I would guess absolutely that the thing will ordinarily be receiving DMX; the PI/PO is only needed if one wants to change the address of the thing.
The pictures I found show PI/PO daisy-chaining, as I noted above, however, I didn't find anything (or, at least, anything I could understand!) about what to do with the first PI line when one doesn't want to fool with the programming. I'd assume (yeah, we all know) that it can simply be left unconnected and insulated, as if it required to be pulled down or something it would be both damned inconvenient to the wirer-upper, and also prone to causing customer complaints when the pulldown wasn't connected.

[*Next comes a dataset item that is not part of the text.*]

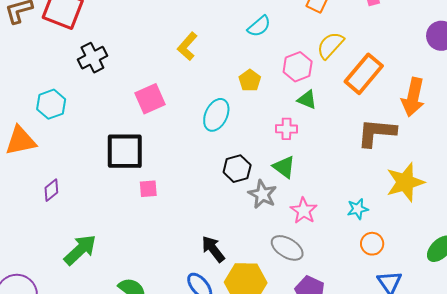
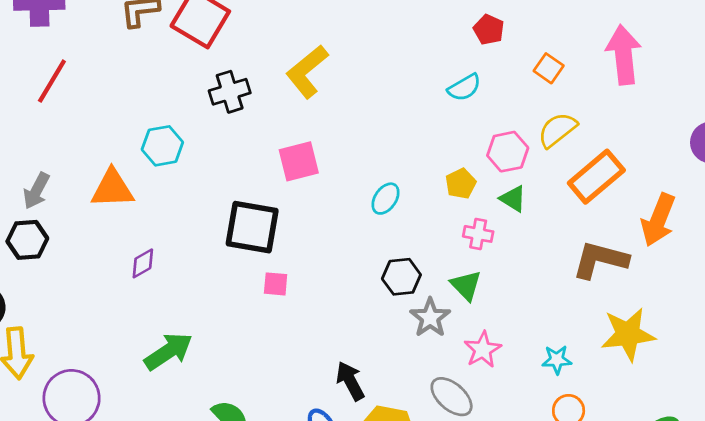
yellow L-shape: (187, 46) -> (307, 72), moved, size x1.4
yellow pentagon: (250, 80) -> (461, 184), moved
cyan ellipse: (216, 115) -> (385, 199), size x0.7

Although this PI/PO thing is an interesting diversion, not to mention some education, I'd venture that it's not involved in the problem.
Other things that occur - the DMX line should be terminated; if adding termination causes problems, then the problem is not the termination, it's something else that is broken, and the presence or absence of the terminator is just exposing that problem. Also, given that the PI/PO lines are directional (ie PI is in, and PO is out) I wonder if there is some directionality in the DMX flow too, implying DMX buffering per box, which would be, in a cheap Chinese box, highly unlikely, I grant you, but inbuilt buffering is not unheard of.
I'm still in the camp of corrupt signalling; is the CASbox adjacent to the chock blocks, or far, far away? I note the CASbox requires a class II power supply, so an ungrounded power supply.
TimSabre earlier suggested getting a multimeter out, and checking resistances and voltages. I support that suggestion.